Understanding and Generating Music Intrinsically with LLM

ChatMusician: Understanding and Generating Music Intrinsically with LLM (2402.16153)

While Large Language Models (LLMs) demonstrate impressive capabilities in text generation, we find that their ability has yet to be generalized to music, humanity's creative language. We introduce ChatMusician, an open-source LLM that integrates intrinsic musical abilities.
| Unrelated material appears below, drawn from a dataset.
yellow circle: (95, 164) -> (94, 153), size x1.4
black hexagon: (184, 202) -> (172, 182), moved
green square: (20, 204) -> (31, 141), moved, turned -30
It is based on continual pre-training and finetuning LLaMA2 on a text-compatible music representation, ABC notation, and the music is treated as a second language. ChatMusician can understand and generate music with a pure text tokenizer without any external multi-modal neural structures or tokenizers. Interestingly, endowing musical abilities does not harm language abilities, even achieving a slightly higher MMLU score. Our model is capable of composing well-structured, full-length music, conditioned on texts, chords, melodies, motifs, musical forms, etc, surpassing GPT-4 baseline. On our meticulously curated college-level music understanding benchmark, MusicTheoryBench, ChatMusician surpasses LLaMA2 and GPT-3.5 on zero-shot setting by a noticeable margin. Our work reveals that LLMs can be an excellent compressor for music, but there remains significant territory to be conquered. We release our 4B token music-language corpora MusicPile, the collected MusicTheoryBench, code, model and demo in GitHub.